Tucker was edging back. “This is you not being stupid?”

“Shut up.”

He lifted his fist and extended his middle finger up toward her, then waggled his fist to make sure she got a good look. “To avoid any, y’know, cross-cultural misunderstanding: this gesture—the one I’m making at you right now—this gesture has a meaning, where I come from, that translates roughly as
Try me and I will fuck your asshole with my fighting claw
.”

“God can hurt you and leave you alive,” Kaiggez growled. “My first word can make you
beg
for death—”

“Your entire fucking vocabulary can’t mess up my hair.”

Tucker said from the side of his mouth, “You sure about that?”

He replied the same way. “We’re about to find out.”

“When I apologize to Orbek later, he forgives because he knows you. Knows how you can be hornets in God’s own Cunt.”

“Okay.”

“How do we hurt you, little bitch? Do we make you ancient so your bones snap like reeds? Do we make you rot so we hear you scream as your parts fall off?”

“Look, is this gonna happen or not?
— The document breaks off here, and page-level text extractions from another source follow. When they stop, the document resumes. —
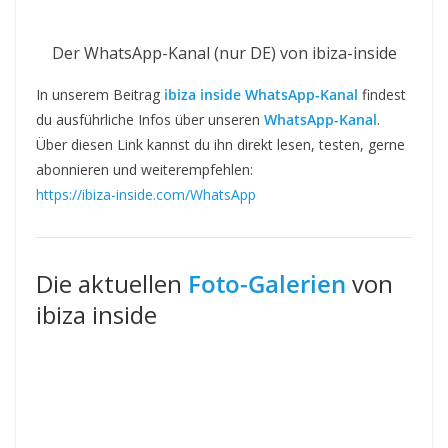
Der WhatsApp-Kanal (nur DE) von ibiza-inside
In unserem Beitrag
ibiza inside WhatsApp-Kanal
findest
du ausführliche Infos über unseren
WhatsApp-Kanal
.
Über diesen Link kannst du ihn direkt lesen, testen, gerne
abonnieren und weiterempfehlen:
https://ibiza-inside.com/WhatsApp
Die aktuellen
Foto-Galerien
von
ibiza inside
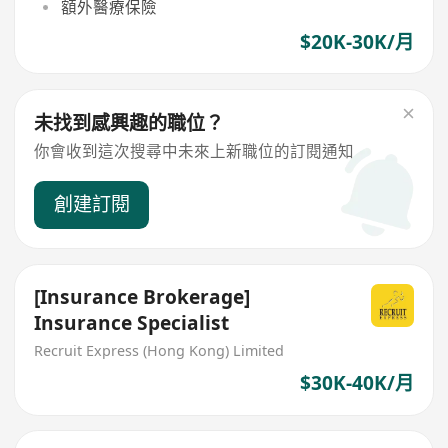
額外醫療保險
$20K-30K/月
未找到感興趣的職位？
你會收到這次搜尋中未來上新職位的訂閱通知
創建訂閱
[Insurance Brokerage]
Insurance Specialist
Recruit Express (Hong Kong) Limited
$30K-40K/月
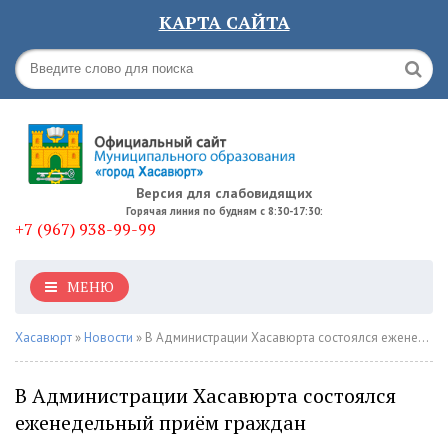
КАРТА САЙТА
Версия для слабовидящих
Горячая линия по будням с 8:30-17:30:
+7 (967) 938-99-99
МЕНЮ
Хасавюрт
»
Новости
» В Администрации Хасавюрта состоялся еженедельный приём граждан
В Администрации Хасавюрта состоялся
еженедельный приём граждан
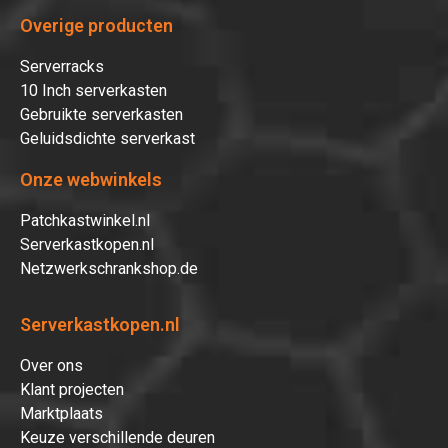
Overige producten
Serverracks
10 Inch serverkasten
Gebruikte serverkasten
Geluidsdichte serverkast
Onze webwinkels
Patchkastwinkel.nl
Serverkastkopen.nl
Netzwerkschrankshop.de
Serverkastkopen.nl
Over ons
Klant projecten
Marktplaats
Keuze verschillende deuren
I’ve got shit to do.”

“Then it happens,” she snarled, and snapped her fist toward him.
“Burn.”

“Oh, that’s original.” He didn’t burn. He didn’t even move, except to raise his left hand.

On that upraised left hand coalesced a shimmering nonsphere of Reality. By the time it assembled itself, it was the only Reality in the chamber. Her fist was now only the flesh and bone it had always been.